The report ends with recommendations from OFHEO’s staff to the Acting Director, which he has accepted. Some of the key recommendations include:

  • Fannie Mae must meet all of its commitments for remediation and do so with an emphasis on implementation – with dates certain – of plans already presented to OFHEO.

  • Fannie Mae must review OFHEO’s report to determine additional steps to take to improve its controls, accounting systems, risk management practices and systems, external relations program, data quality, and corporate culture. Emphasis must be placed on implementation of those plans.

  • Fannie Mae must strengthen its Board of Directors procedures to enhance Board oversight of Fannie Mae’s management.
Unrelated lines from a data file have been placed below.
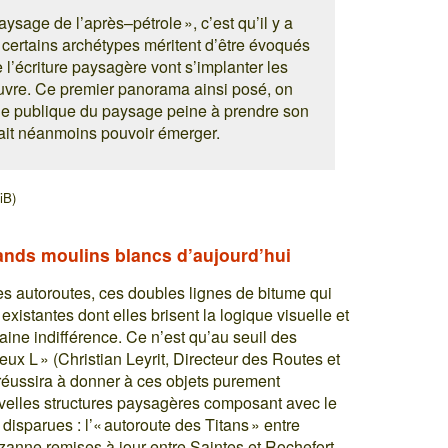
aysage de l’après–pétrole », c’est qu’il y a
 certains archétypes méritent d’être évoqués
e l’écriture paysagère vont s’implanter les
’ouvre. Ce premier panorama ainsi posé, on
que publique du paysage peine à prendre son
vrait néanmoins pouvoir émerger.
iB)
rands moulins blancs d’aujourd’hui
es autoroutes, ces doubles lignes de bitume qui
xistantes dont elles brisent la logique visuelle et
aine indifférence. Ce n’est qu’au seuil des
ux L » (Christian Leyrit, Directeur des Routes et
réussira à donner à ces objets purement
ouvelles structures paysagères composant avec le
 disparues : l’« autoroute des Titans » entre
zanne remises à jour entre Saintes et Rochefort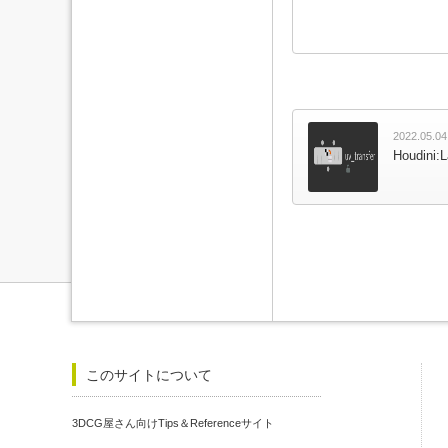
2022.05.04
Houdini:
このサイトについて
3DCG屋さん向けTips＆Referenceサイト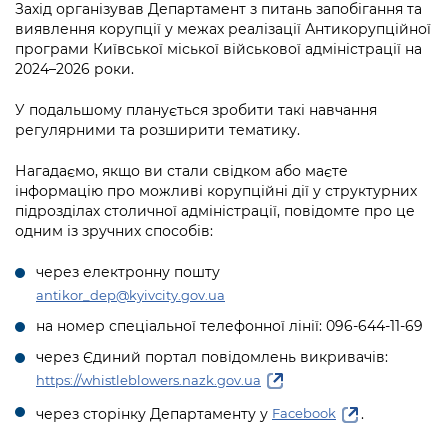
Підприємства, установи, організації
Захід організував Департамент з питань запобігання та
Уряд» – місцевий рівень»
Про відкриті дані
Портал Захисників та Захисниць
виявлення корупції у межах реалізації Антикорупційної
Kyiv International Relations
програми Київської міської військової адміністрації на
Важливе під час воєнного стану
Портал даних Києва
2024–2026 роки.
Безбар'єрність
Річні звіти
Публічні дашборди
У подальшому планується зробити такі навчання
Портал послуг
регулярними та розширити тематику.
Гендерна політика
Міський застосунок Київ Цифровий
Нагадаємо, якщо ви стали свідком або маєте
Безбар'єрність
інформацію про можливі корупційні дії у структурних
Важливе під час воєнного стану
підрозділах столичної адміністрації, повідомте про це
Київська міська військова адміністрація
одним із зручних способів:
через електронну пошту
antikor_dep@kyivcity.gov.ua
на номер спеціальної телефонної лінії: 096-644-11-69
через Єдиний портал повідомлень викривачів:
https://whistleblowers.nazk.gov.ua
через сторінку Департаменту у
.
Facebook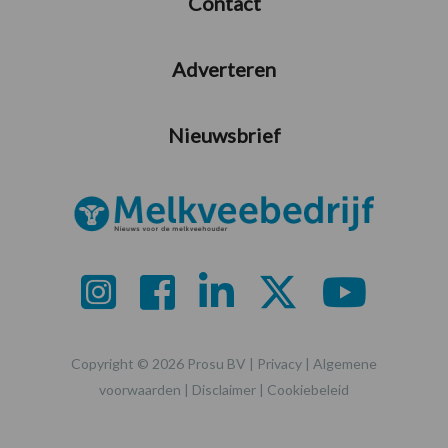
Contact
Adverteren
Nieuwsbrief
Copyright © 2026 Prosu BV |
Privacy
|
Algemene
voorwaarden
|
Disclaimer
|
Cookiebeleid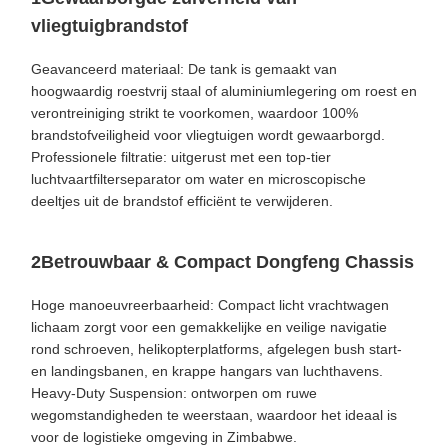
vliegtuigbrandstof
Geavanceerd materiaal: De tank is gemaakt van
hoogwaardig roestvrij staal of aluminiumlegering om roest en
verontreiniging strikt te voorkomen, waardoor 100%
brandstofveiligheid voor vliegtuigen wordt gewaarborgd.
Professionele filtratie: uitgerust met een top-tier
luchtvaartfilterseparator om water en microscopische
deeltjes uit de brandstof efficiënt te verwijderen.
2Betrouwbaar & Compact Dongfeng Chassis
Hoge manoeuvreerbaarheid: Compact licht vrachtwagen
lichaam zorgt voor een gemakkelijke en veilige navigatie
rond schroeven, helikopterplatforms, afgelegen bush start-
en landingsbanen, en krappe hangars van luchthavens.
Heavy-Duty Suspension: ontworpen om ruwe
wegomstandigheden te weerstaan, waardoor het ideaal is
voor de logistieke omgeving in Zimbabwe.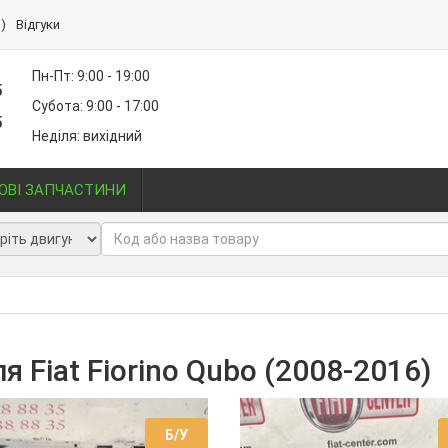
)
Відгуки
Пн-Пт: 9:00 - 19:00
5
Субота: 9:00 - 17:00
5
Неділя: вихідний
ОВІ ЗАПЧАСТИНИ
 Fiat Fiorino Qubo (2008-2016)
Б/У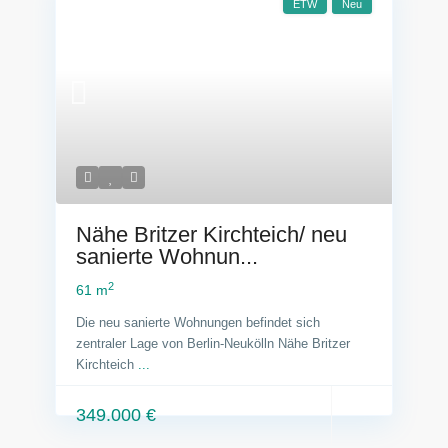
ETW
Neu
Nähe Britzer Kirchteich/ neu
sanierte Wohnun...
2
61 m
Die neu sanierte Wohnungen befindet sich
zentraler Lage von Berlin-Neukölln Nähe Britzer
Kirchteich
...
349.000 €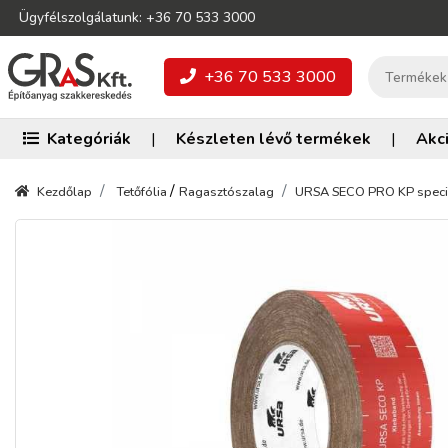
Ügyfélszolgálatunk: +36 70 533 3000
+36 70 533 3000
Kategóriák
|
Készleten lévő termékek
|
Akc
/
Kezdőlap
Tetőfólia
Ragasztószalag
URSA SECO PRO KP speciá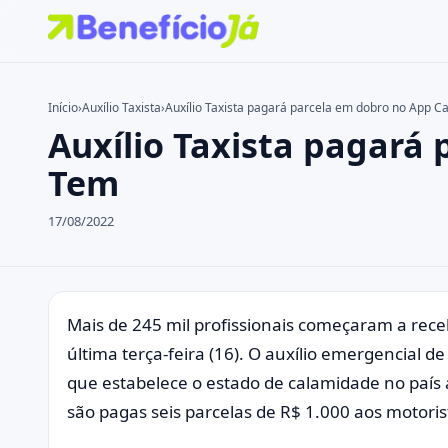
Início
›
Auxílio Taxista
›
Auxílio Taxista pagará parcela em dobro no App C
Auxílio Taxista pagará
Buscar no site
Buscar por:
Tem
Pressione Enter para buscar ou ESC para fechar.
17/08/2022
Mais de 245 mil profissionais começaram a receb
última terça-feira (16). O auxílio emergencial d
que estabelece o estado de calamidade no país 
são pagas seis parcelas de R$ 1.000 aos motoris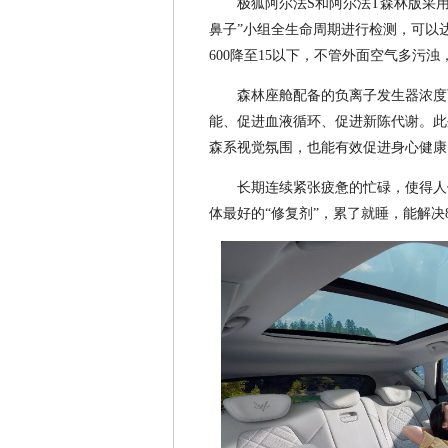
极狐阿尔法S和阿尔法T森林版采用行
鼻子”小组全生命周期进行检测，可以达成
600降至15以下，不管外面空气多污
森林座舱配备的负离子发生器浓度可
能、促进血液循环、促进新陈代谢。此
森系视觉氛围，也能有效促进身心健康
长期连续紧张疲惫的忙碌，使得人
体最好的“修复剂”，累了就睡，能解决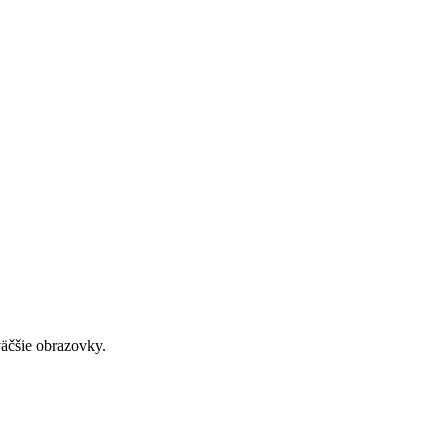
väčšie obrazovky.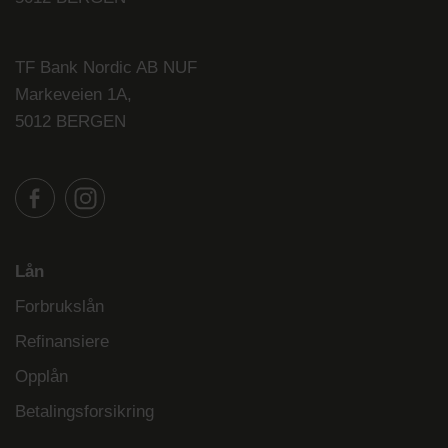
TF Bank Nordic AB NUF
Markeveien 1A,
5012 BERGEN
Lån
Forbrukslån
Refinansiere
Opplån
Betalingsforsikring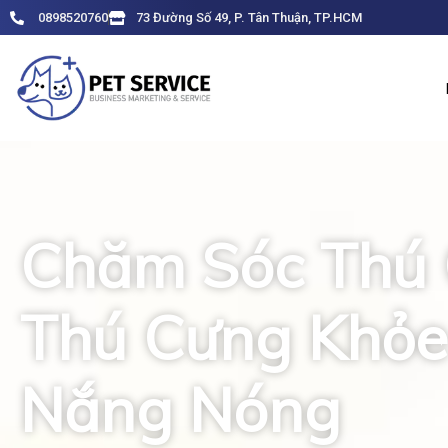
Skip
0898520760
73 Đường Số 49, P. Tân Thuận, TP.HCM
to
content
Chăm Sóc Thú 
Thú Cưng Khỏe
Nắng Nóng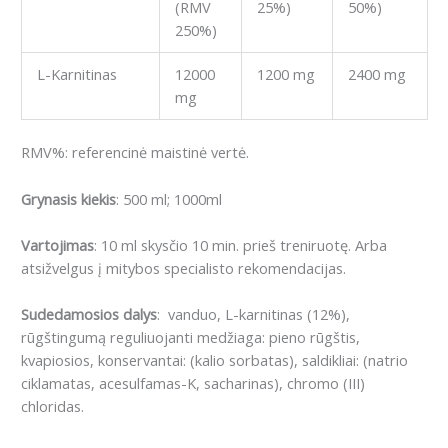
(RMV
25%)
50%)
250%)
L-Karnitinas
12000
1200 mg
2400 mg
mg
RMV%: referencinė maistinė vertė.
Grynasis kiekis
: 500 ml; 1000ml
Vartojimas
: 10 ml skysčio 10 min. prieš treniruotę. Arba
atsižvelgus į mitybos specialisto rekomendacijas.
Sudedamosios dalys
: vanduo, L-karnitinas (12%),
rūgštingumą reguliuojanti medžiaga: pieno rūgštis,
kvapiosios, konservantai: (kalio sorbatas), saldikliai: (natrio
ciklamatas, acesulfamas-K, sacharinas), chromo (III)
chloridas.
  • Fannie Mae must undertake a review of individuals currently with the Enterprise that are mentioned in OFHEO’s report.

  • Due to Fannie Mae’s current operational and internal control deficiencies and other risks, the Enterprise’s growth should be limited.

  • OFHEO should continue to support legislation to provide the powers essential to meeting its mission of assuring safe and sound operations at the Enterprises.

OFHEO will announce a settlement with Fannie Mae before 10 a.m.